WHAT THE TASK ASKS
The entries below are to be copied exactly, with every picture left out.

*** Begin section ***

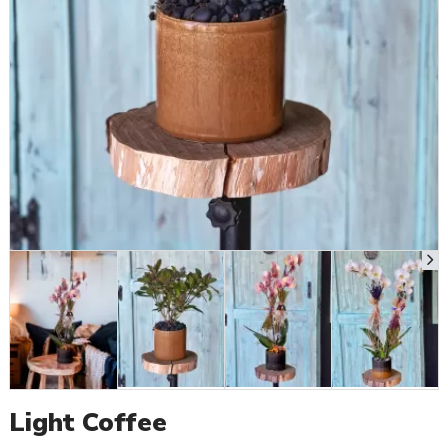
Light Coffee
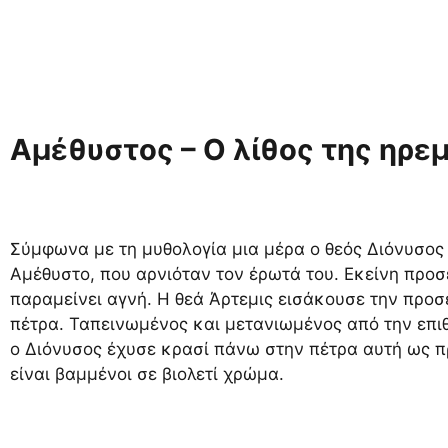
Αμέθυστος – Ο λίθος της ηρεμ
Σύμφωνα με τη μυθολογία μια μέρα ο θεός Διόνυσος
Αμέθυστο, που αρνιόταν τον έρωτά του. Εκείνη προ
παραμείνει αγνή. Η θεά Άρτεμις εισάκουσε την προ
πέτρα. Ταπεινωμένος και μετανιωμένος από την επι
ο Διόνυσος έχυσε κρασί πάνω στην πέτρα αυτή ως π
είναι βαμμένοι σε βιολετί χρώμα.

*** End section ***

SOLUTION
Light Coffee
Αμέθυστος – Ο λίθος της ηρεμ
Σύμφωνα με τη μυθολογία μια μέρα ο θεός Διόνυσος
Αμέθυστο, που αρνιόταν τον έρωτά του. Εκείνη προ
παραμείνει αγνή. Η θεά Άρτεμις εισάκουσε την προ
πέτρα. Ταπεινωμένος και μετανιωμένος από την επι
ο Διόνυσος έχυσε κρασί πάνω στην πέτρα αυτή ως π
είναι βαμμένοι σε βιολετί χρώμα.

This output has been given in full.